Growing Conditions Alter Feeding Value of Corn

Last February, I had discussed laboratory methods to estimate starch digestibility, including the increasingly popular seven-hour in vitro ruminal starch digestibility (Feedstuffs, Feb. 11).

The various factors that influence differences in starch digestibility were a hot topic at the July joint meetings of the American Dairy Science Assn. and the American Society of Animal Science and reinforced why this test is becoming a standard request for many nutritionists.

Field Study Protocol

Seglar et al. (2013) presented a field study examining how weight and nutrient composition of corn kernels changed during kernel maturation with five commercial hybrids grown at two separate locations in Wisconsin in 2011 and six commercial hybrids grown in the same plot locations in 2012 (Dane and Waupun, Wis.).
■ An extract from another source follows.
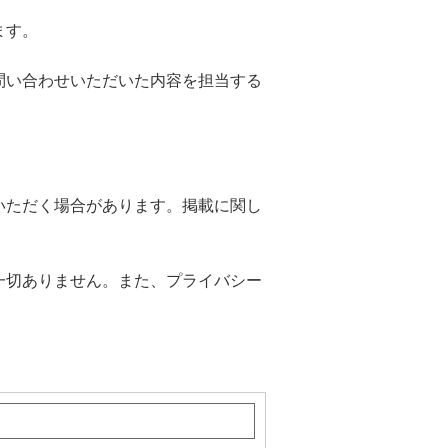
ます。
問い合わせいただいた内容を担当する
いただく場合があります。掲載に関し
一切ありません。また、プライバシー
Grain from each was harvested at three maturities: one-half milk line, black layer and full maturity (grain harvest).

Soil fertility was high at Dane and moderate at the Waupun location. In 2011, the rainfall was adequate at both locations, but the Dane location was very dry late in the season. The trial locations were dry and unseasonably hot in 2012, with seasonal temperatures and growing degree unit accumulations above average for both locations.

Kernels were hand shelled from each of the 300 dried ears so that total kernel weight and kernel number from each ear could be determined.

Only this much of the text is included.